Insert calls to procedures that check the validity of user data structures.
Identify invalid data structures.
Which data structures become invalid?
When do those data structures become invalid?
What element of the data structure becomes invalid?
Checking complex data structures can be computationally expensive.
If the problem is caused by stack or heap corruption, the presence of a call to a checking procedure may cause the symptom to disappear. This happens because the checking procedure will shift things on the stack and may allocate memory on the heap.
If the problem is caused by optimizations performed by the compiler, the presence of a call to the checking procedure may cause the optimizer not to perform the offending optimization or to perform it differently.

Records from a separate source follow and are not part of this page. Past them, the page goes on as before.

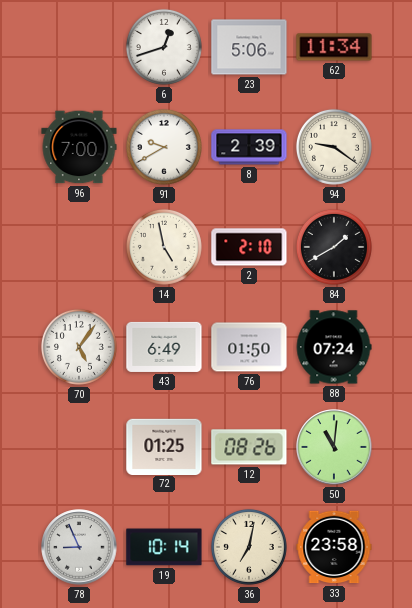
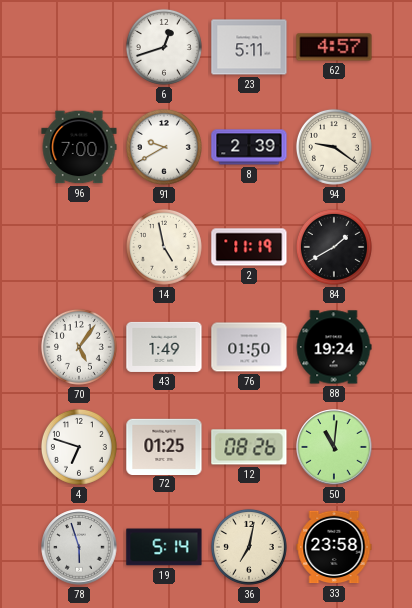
23: 5:06 -> 5:11
62: 11:34 -> 4:57
2: 2:10 -> 11:19
43: 6:49 -> 1:49
88: 07:24 -> 19:24
4: none -> 6:48
78: 8:56 -> 5:57
19: 10:14 -> 5:14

In addition to the inserted call statement, do the following:
Add an execution option to the program.
Insert a conditional statement that executes the validation only if the execution option was used.
Implement data structures that use pointer redundancy to enable error detection and correction.
Do a complete test run with all data-structure checking turned on at least once before the program is put into production.
C++: Data structures that use pointer redundancy can be helpful.
Java: Since memory can’t be corrupted in Java, data structures that use pointer redundancy checking aren’t necessary.
C: Data structures that use pointer redundancy can be helpful.
Fortran: Due to the nature of pointers in Fortran 95, it’s harder to corrupt their values than in C or C++, but it can be done if array subscripts go past their bounds unchecked.